# Basic Training and Inference

## 0. Datasets and DataLoader class

Datasets are classes that access data samples. They require 2 methods:
- \_\_len\_\_: return the total numbers of samples
- \_\_getitem\_\_: retrieve a specific sample by index

DataLoaders are classes that handles data procesing fro training.
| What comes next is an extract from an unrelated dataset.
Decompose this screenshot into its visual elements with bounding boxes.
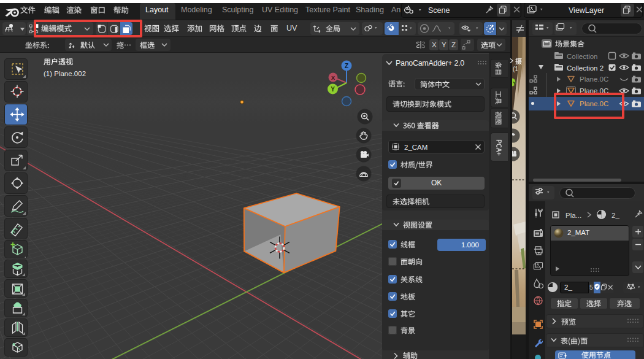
svg-text:Y: Y <box>513 80 516 86</box>
svg-text:Z: Z <box>345 63 348 69</box>
svg-text:Y: Y <box>331 86 335 93</box>
svg-text:X: X <box>331 75 335 81</box>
They deal with tasks such as:
- create batches
- shuffle data
- parallel processing (loading)


In [1]:
# raw implementation of custom data class

import torch
from torch.utils.data import Dataset, DataLoader
import numpy as np

class CustomDataset(Dataset):
    def __init__(self, data_path, transform=None):
        self.data = np.load(data_path)
        #users can actually put data processing pipeline here
        self.transform = transform
    
    def __len__(self):
        return len(self.data)
    
    def __getitem__(self, index):
        sample = self.data(index)

        if self.transform:
            sample = self.transform(sample)

        return sample

In PyTorch, there are already pre-built Dataset classes to handle common datasets.

In [2]:
# Regular tensors (already in memory)

from torch.utils.data import TensorDataset

X = torch.tensor([[1, 2], [3, 4], [5, 6]], dtype=torch.float)
y = torch.tensor([0, 1, 0], dtype=torch.float)

dataset = TensorDataset(X, y)

dataloader = DataLoader(dataset, batch_size=2, shuffle=True)

In [3]:
# Images

from torchvision import datasets, transforms

transform = transforms.Compose([ #tensor processing pipeline
    transforms.Resize(256), #resizes image
    transforms.ToTensor(),
    transforms.Normalize(mean=[0.5, 0.5, 0.5], std=[0.75, 0.75, 0.75])
])

train_dataset = datasets.ImageFolder("../../../data/random_images", transform=transform)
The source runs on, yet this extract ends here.